*Task description*
Using the data below, count the lines where "Classement" appears, and answer with the number alone.

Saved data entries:
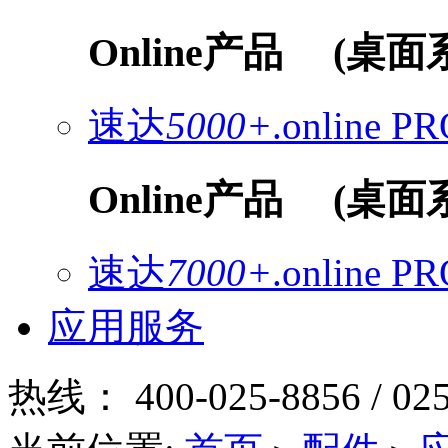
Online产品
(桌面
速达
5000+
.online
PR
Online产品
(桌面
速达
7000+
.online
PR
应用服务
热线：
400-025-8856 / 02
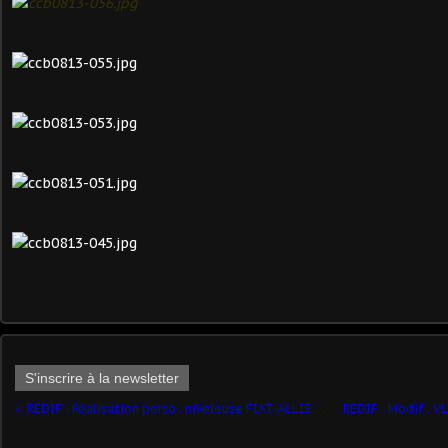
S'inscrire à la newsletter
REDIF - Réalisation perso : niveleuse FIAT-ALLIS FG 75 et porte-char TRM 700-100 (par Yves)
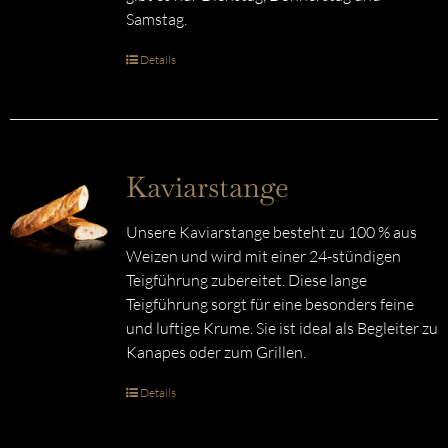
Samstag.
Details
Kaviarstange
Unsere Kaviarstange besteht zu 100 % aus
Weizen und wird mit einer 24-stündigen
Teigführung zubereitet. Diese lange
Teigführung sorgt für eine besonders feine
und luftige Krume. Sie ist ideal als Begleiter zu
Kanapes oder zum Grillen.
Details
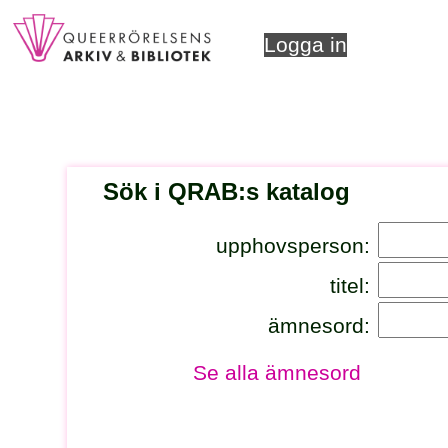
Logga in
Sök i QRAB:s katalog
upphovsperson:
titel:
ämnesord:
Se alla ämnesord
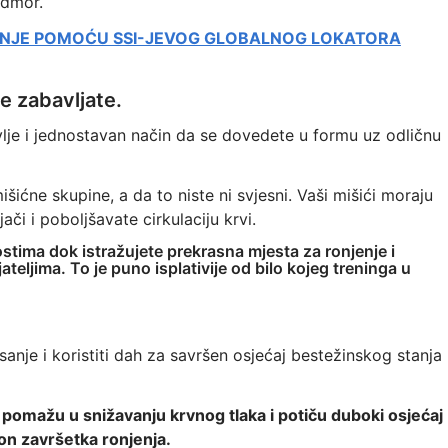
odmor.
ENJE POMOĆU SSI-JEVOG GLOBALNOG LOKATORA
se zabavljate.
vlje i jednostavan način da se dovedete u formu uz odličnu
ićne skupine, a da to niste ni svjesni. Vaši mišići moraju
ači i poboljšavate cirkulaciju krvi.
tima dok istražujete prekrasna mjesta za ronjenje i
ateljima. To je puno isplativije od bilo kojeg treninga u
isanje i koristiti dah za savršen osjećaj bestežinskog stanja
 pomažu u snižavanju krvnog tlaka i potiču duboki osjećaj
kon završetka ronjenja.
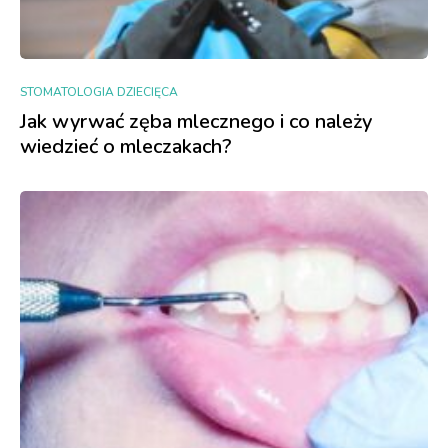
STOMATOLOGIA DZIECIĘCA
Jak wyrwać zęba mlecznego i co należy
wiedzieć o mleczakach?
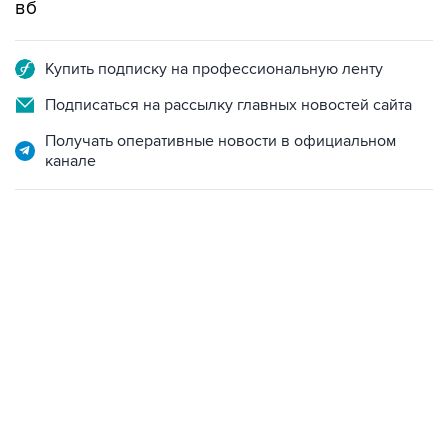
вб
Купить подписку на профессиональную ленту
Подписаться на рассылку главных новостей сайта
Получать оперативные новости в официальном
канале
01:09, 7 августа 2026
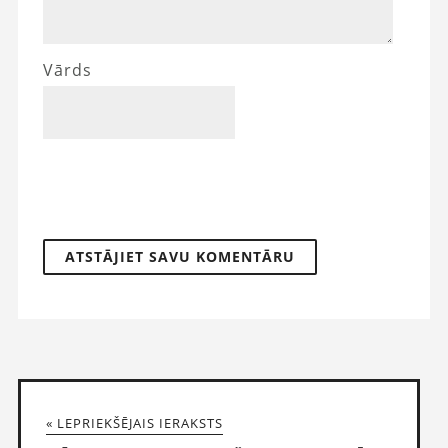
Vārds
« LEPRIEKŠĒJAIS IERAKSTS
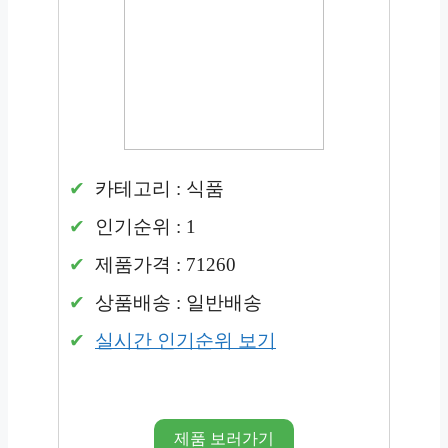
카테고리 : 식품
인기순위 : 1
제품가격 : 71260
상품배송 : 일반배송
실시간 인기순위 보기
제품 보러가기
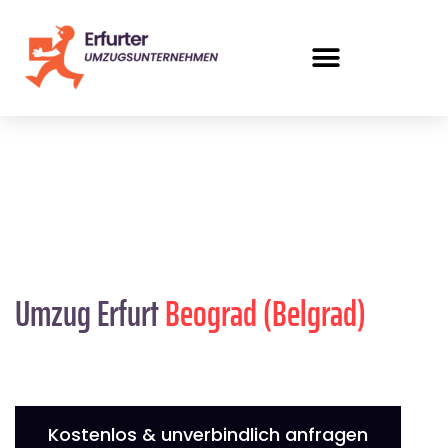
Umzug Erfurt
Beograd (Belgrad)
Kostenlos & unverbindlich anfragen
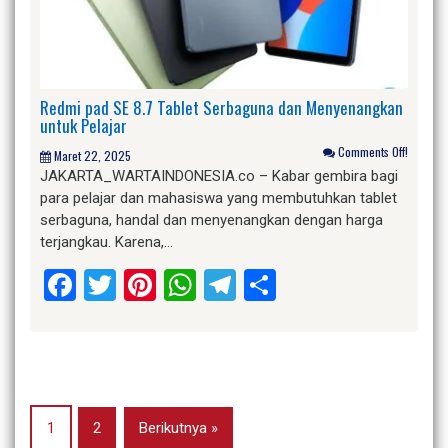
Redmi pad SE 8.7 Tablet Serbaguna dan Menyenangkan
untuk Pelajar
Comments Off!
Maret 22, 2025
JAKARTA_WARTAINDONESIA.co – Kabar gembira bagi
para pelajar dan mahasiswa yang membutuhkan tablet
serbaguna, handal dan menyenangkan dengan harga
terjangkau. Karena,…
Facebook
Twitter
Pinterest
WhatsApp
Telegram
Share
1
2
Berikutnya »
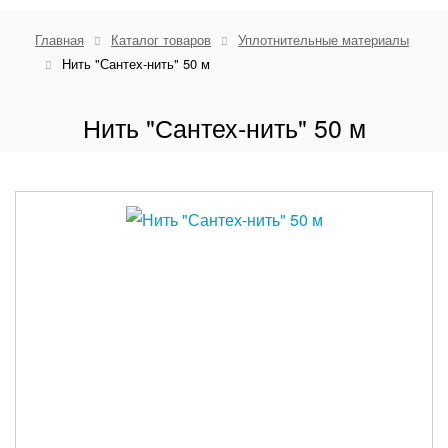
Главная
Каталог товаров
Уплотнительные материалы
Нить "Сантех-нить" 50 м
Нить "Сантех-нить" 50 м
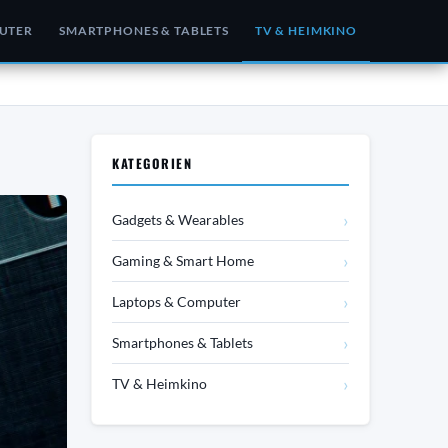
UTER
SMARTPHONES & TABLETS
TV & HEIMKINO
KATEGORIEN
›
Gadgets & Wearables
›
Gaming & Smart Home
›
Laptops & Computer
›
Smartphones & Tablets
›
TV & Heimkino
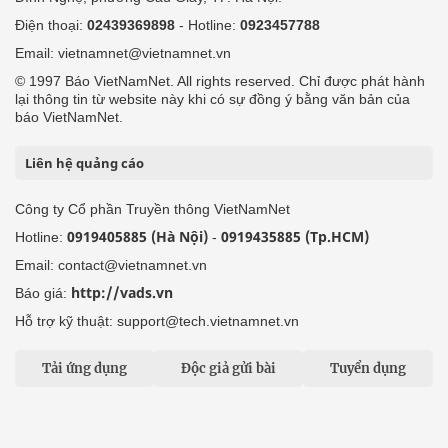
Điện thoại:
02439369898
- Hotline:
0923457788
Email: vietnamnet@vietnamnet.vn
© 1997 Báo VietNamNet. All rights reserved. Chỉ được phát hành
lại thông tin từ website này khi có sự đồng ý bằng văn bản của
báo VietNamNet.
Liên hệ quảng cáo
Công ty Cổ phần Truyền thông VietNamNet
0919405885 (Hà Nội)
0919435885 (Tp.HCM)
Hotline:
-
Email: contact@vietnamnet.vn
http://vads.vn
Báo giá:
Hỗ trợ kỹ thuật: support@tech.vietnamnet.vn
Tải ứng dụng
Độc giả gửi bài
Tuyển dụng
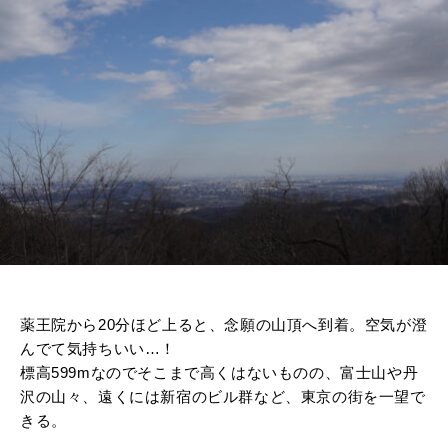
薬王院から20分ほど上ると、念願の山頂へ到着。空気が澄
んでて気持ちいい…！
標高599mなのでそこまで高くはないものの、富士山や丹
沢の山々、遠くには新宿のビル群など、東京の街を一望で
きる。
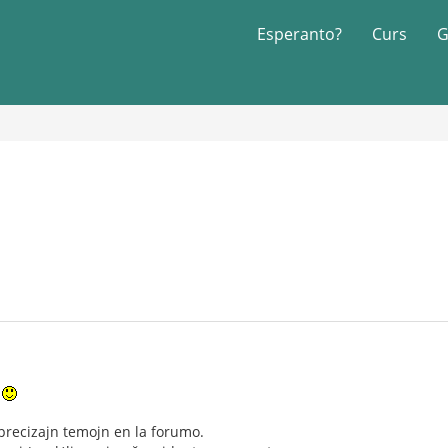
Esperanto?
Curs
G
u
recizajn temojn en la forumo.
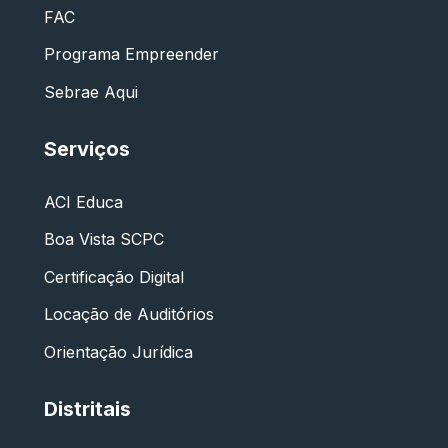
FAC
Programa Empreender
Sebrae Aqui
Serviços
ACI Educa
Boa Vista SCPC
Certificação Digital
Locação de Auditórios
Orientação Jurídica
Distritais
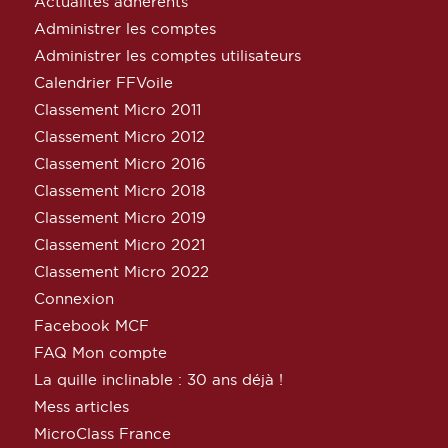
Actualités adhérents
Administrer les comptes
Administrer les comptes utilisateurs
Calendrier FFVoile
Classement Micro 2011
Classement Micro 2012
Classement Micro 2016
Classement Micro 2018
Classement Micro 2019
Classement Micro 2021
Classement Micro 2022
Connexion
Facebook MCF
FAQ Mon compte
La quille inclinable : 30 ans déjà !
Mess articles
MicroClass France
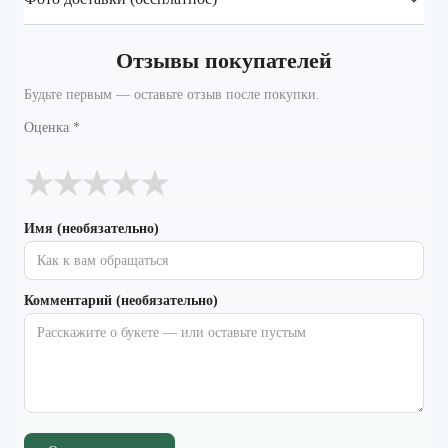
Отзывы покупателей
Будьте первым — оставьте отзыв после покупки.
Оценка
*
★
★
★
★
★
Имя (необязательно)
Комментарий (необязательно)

*Exercise answer*
7